Segment Start: Dataset extract
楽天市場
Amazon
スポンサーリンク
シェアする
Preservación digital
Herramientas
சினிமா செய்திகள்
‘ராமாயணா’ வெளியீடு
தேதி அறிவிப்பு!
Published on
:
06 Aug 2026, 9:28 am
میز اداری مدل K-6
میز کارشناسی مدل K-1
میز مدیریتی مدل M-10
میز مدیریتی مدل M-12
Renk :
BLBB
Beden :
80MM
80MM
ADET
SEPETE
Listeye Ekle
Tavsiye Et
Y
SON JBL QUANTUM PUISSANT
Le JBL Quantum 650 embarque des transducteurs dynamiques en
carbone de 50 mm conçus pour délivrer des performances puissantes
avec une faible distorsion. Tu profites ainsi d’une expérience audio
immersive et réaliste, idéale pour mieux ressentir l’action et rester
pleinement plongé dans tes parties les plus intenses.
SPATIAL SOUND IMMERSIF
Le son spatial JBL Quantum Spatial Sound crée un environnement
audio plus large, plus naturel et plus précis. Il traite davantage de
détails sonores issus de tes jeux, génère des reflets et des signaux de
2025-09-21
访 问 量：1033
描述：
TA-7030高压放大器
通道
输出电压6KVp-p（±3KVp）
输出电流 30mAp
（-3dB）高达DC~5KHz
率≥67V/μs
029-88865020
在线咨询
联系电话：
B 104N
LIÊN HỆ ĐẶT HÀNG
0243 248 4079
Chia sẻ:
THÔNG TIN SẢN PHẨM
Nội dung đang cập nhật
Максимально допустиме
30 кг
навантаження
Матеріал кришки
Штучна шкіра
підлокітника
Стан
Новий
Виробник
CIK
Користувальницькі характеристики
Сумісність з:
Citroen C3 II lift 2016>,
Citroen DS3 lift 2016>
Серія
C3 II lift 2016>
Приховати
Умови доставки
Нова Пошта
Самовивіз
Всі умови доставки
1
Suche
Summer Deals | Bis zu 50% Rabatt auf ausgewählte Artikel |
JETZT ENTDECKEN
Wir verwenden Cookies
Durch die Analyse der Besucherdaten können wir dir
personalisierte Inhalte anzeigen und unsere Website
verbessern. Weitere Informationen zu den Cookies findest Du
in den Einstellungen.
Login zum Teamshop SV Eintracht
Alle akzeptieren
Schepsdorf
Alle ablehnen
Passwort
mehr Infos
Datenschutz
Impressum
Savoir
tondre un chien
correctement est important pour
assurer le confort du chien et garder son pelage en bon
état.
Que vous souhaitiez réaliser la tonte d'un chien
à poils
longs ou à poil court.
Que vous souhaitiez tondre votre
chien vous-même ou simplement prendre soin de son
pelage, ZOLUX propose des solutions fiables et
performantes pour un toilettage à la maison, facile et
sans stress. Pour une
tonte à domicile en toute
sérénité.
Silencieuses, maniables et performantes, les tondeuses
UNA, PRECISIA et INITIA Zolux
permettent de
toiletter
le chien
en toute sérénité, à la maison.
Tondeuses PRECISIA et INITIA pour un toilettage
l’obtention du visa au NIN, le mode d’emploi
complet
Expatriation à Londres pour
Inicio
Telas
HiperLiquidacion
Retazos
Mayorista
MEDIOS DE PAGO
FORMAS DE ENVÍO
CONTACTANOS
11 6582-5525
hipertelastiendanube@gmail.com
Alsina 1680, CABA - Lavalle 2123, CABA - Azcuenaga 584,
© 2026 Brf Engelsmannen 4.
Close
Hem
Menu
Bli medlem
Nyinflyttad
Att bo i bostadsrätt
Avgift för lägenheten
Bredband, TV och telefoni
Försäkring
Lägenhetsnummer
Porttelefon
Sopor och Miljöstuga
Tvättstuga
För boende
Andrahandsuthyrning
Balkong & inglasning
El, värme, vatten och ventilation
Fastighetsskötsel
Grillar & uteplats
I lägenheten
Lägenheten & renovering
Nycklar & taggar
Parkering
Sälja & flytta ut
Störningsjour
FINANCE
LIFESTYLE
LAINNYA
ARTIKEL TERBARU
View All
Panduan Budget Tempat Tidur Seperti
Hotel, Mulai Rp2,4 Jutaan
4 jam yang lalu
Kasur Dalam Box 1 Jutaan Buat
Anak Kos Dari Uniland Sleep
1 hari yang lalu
Segment End: Dataset extract
Every entry above must be returned word for word.

*Reply to the task:*
楽天市場
Amazon
スポンサーリンク
シェアする
Preservación digital
Herramientas
சினிமா செய்திகள்
‘ராமாயணா’ வெளியீடு
தேதி அறிவிப்பு!
Published on
:
06 Aug 2026, 9:28 am
میز اداری مدل K-6
میز کارشناسی مدل K-1
میز مدیریتی مدل M-10
میز مدیریتی مدل M-12
Renk :
BLBB
Beden :
80MM
80MM
ADET
SEPETE
Listeye Ekle
Tavsiye Et
Y
SON JBL QUANTUM PUISSANT
Le JBL Quantum 650 embarque des transducteurs dynamiques en
carbone de 50 mm conçus pour délivrer des performances puissantes
avec une faible distorsion. Tu profites ainsi d’une expérience audio
immersive et réaliste, idéale pour mieux ressentir l’action et rester
pleinement plongé dans tes parties les plus intenses.
SPATIAL SOUND IMMERSIF
Le son spatial JBL Quantum Spatial Sound crée un environnement
audio plus large, plus naturel et plus précis. Il traite davantage de
détails sonores issus de tes jeux, génère des reflets et des signaux de
2025-09-21
访 问 量：1033
描述：
TA-7030高压放大器
通道
输出电压6KVp-p（±3KVp）
输出电流 30mAp
（-3dB）高达DC~5KHz
率≥67V/μs
029-88865020
在线咨询
联系电话：
B 104N
LIÊN HỆ ĐẶT HÀNG
0243 248 4079
Chia sẻ:
THÔNG TIN SẢN PHẨM
Nội dung đang cập nhật
Максимально допустиме
30 кг
навантаження
Матеріал кришки
Штучна шкіра
підлокітника
Стан
Новий
Виробник
CIK
Користувальницькі характеристики
Сумісність з:
Citroen C3 II lift 2016>,
Citroen DS3 lift 2016>
Серія
C3 II lift 2016>
Приховати
Умови доставки
Нова Пошта
Самовивіз
Всі умови доставки
1
Suche
Summer Deals | Bis zu 50% Rabatt auf ausgewählte Artikel |
JETZT ENTDECKEN
Wir verwenden Cookies
Durch die Analyse der Besucherdaten können wir dir
personalisierte Inhalte anzeigen und unsere Website
verbessern. Weitere Informationen zu den Cookies findest Du
in den Einstellungen.
Login zum Teamshop SV Eintracht
Alle akzeptieren
Schepsdorf
Alle ablehnen
Passwort
mehr Infos
Datenschutz
Impressum
Savoir
tondre un chien
correctement est important pour
assurer le confort du chien et garder son pelage en bon
état.
Que vous souhaitiez réaliser la tonte d'un chien
à poils
longs ou à poil court.
Que vous souhaitiez tondre votre
chien vous-même ou simplement prendre soin de son
pelage, ZOLUX propose des solutions fiables et
performantes pour un toilettage à la maison, facile et
sans stress. Pour une
tonte à domicile en toute
sérénité.
Silencieuses, maniables et performantes, les tondeuses
UNA, PRECISIA et INITIA Zolux
permettent de
toiletter
le chien
en toute sérénité, à la maison.
Tondeuses PRECISIA et INITIA pour un toilettage
l’obtention du visa au NIN, le mode d’emploi
complet
Expatriation à Londres pour
Inicio
Telas
HiperLiquidacion
Retazos
Mayorista
MEDIOS DE PAGO
FORMAS DE ENVÍO
CONTACTANOS
11 6582-5525
hipertelastiendanube@gmail.com
Alsina 1680, CABA - Lavalle 2123, CABA - Azcuenaga 584,
© 2026 Brf Engelsmannen 4.
Close
Hem
Menu
Bli medlem
Nyinflyttad
Att bo i bostadsrätt
Avgift för lägenheten
Bredband, TV och telefoni
Försäkring
Lägenhetsnummer
Porttelefon
Sopor och Miljöstuga
Tvättstuga
För boende
Andrahandsuthyrning
Balkong & inglasning
El, värme, vatten och ventilation
Fastighetsskötsel
Grillar & uteplats
I lägenheten
Lägenheten & renovering
Nycklar & taggar
Parkering
Sälja & flytta ut
Störningsjour
FINANCE
LIFESTYLE
LAINNYA
ARTIKEL TERBARU
View All
Panduan Budget Tempat Tidur Seperti
Hotel, Mulai Rp2,4 Jutaan
4 jam yang lalu
Kasur Dalam Box 1 Jutaan Buat
Anak Kos Dari Uniland Sleep
1 hari yang lalu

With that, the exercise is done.